___ SOURCE INFORMATION

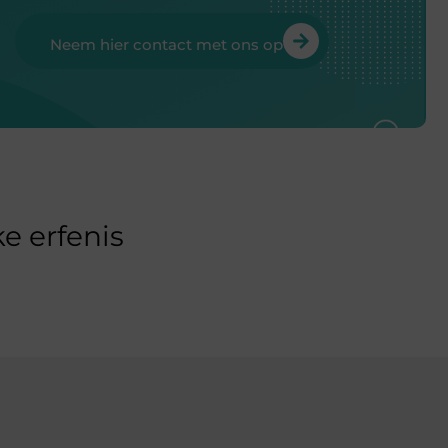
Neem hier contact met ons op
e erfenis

______
___ SOURCE INFORMATION

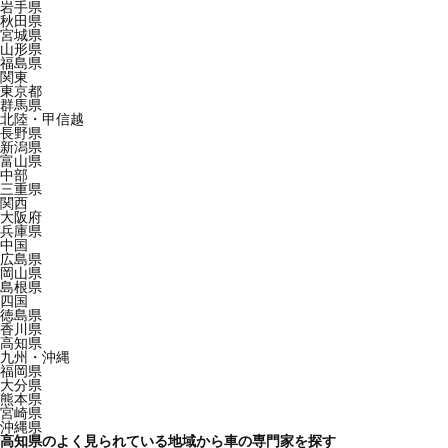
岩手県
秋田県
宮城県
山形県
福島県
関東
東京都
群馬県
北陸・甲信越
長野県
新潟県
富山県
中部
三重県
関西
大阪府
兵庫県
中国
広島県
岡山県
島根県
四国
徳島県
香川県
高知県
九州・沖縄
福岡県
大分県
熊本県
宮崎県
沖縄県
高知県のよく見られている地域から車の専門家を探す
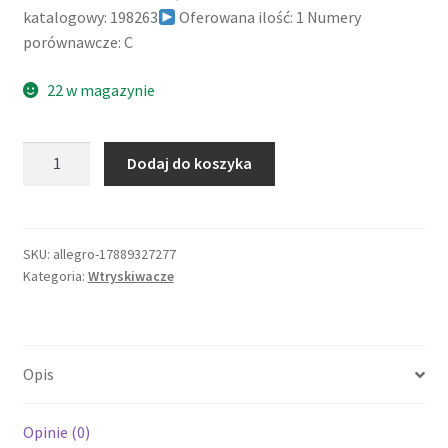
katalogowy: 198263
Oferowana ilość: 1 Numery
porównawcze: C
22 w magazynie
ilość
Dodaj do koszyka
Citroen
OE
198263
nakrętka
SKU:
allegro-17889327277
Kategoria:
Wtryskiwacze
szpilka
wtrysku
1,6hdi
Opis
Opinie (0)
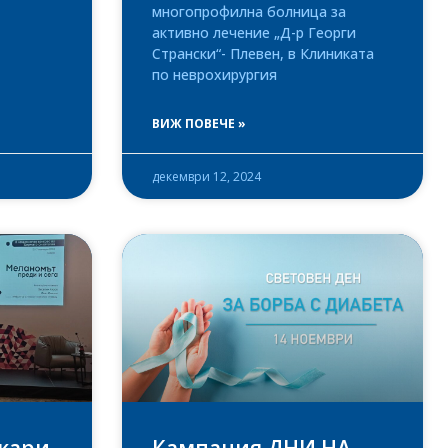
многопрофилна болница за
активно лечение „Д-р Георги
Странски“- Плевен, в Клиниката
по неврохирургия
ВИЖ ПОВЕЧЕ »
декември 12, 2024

______

• [PROBLEM DESCRIPTION]
In the data above, find the line containing "Oferowana ilość: 1 Numery" and the line containing "декември 12, 2024". Copy exactly the stretch from the first through the second, both included, leaving out any picture.

• [RESPONSE TO THE EXERCISE]
Oferowana ilość: 1 Numery
porównawcze: C
22 w magazynie
ilość
Dodaj do koszyka
Citroen
OE
198263
nakrętka
SKU:
allegro-17889327277
Kategoria:
Wtryskiwacze
szpilka
wtrysku
1,6hdi
Opis
Opinie (0)
многопрофилна болница за
активно лечение „Д-р Георги
Странски“- Плевен, в Клиниката
по неврохирургия
ВИЖ ПОВЕЧЕ »
декември 12, 2024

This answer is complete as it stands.